Dans ce cadre, l’exigence s’est imposée d’obtenir une réduction des écarts de performance entre pays membres (convergence) tout en tirant l’ensemble de l’UE vers le haut (convergence ascendante). En d’autres termes, il s’agit d’améliorer les performances tout en réduisant les disparités. En effet, des divergences économiques et sociales persistantes entre les États membres risqueraient de compromettre la promesse d’une prospérité partagée et celle de l’intégration européenne. La convergence ascendante a par exemple permis d’arrimer à l’UE un grand nombre de pays qui appartenaient précédemment au bloc de l’Est, sans dégrader les performances de l’ensemble de l’UE. De même, elle a créé de la cohésion au sein d’un vaste ensemble géographique et culturel caractérisé par la grande diversité de ses valeurs (voir « Valeurs : l’Europe et la France ne sont pas celles que vous croyez », Management & RSE). Comme l’indique Eurofound, « il existe une conviction partagée selon laquelle l’avenir de l’Union européenne dépend de la préservation de sa diversité en remédiant toutefois aux possibles asymétries tout en se rapprochant ». La dialectique entre diversité et convergence s’installe au cœur du modèle européen. En conséquence, le soutien de la convergence ascendante entre les États membres constitue l’objectif ultime du socle européen des droits sociaux et est au cœur du débat relatif à la réforme de l’union économique et monétaire (UEM).

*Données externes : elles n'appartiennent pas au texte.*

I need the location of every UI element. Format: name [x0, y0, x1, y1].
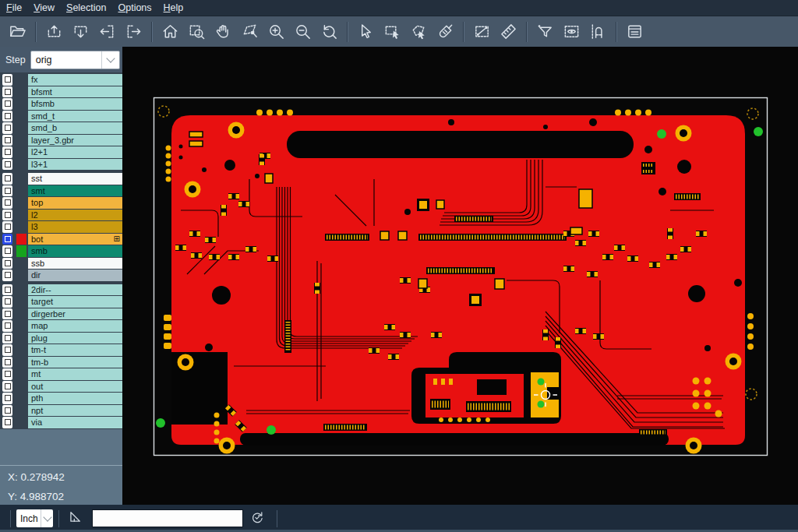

Eurofound (également connue sous le nom de Fondation de Dublin) a construit un programme de recherche ambitieux sur quatre ans, intitulé « Réguler la convergence au sein de l’UE » (« Monitoring convergence in the EU ») pour mieux cerner les évolutions et les formes de la convergence. Ce programme s’est traduit notamment par la publication de trois rapports en 2018, qui seront suivis par d’autres résultats en 2019 et ultérieurement. L’analyse est adossée à 37 indicateurs suivis sur la période 2002-2016, couvrant quatre volets du domaine social : l’emploi, les conditions de travail, les conditions de vie et les facteurs socio-économiques. Cet article propose une synthèse des résultats issus de ces trois premiers rapports – dont on trouvera les références ci-dessous, dans la section « pour aller plus loin ».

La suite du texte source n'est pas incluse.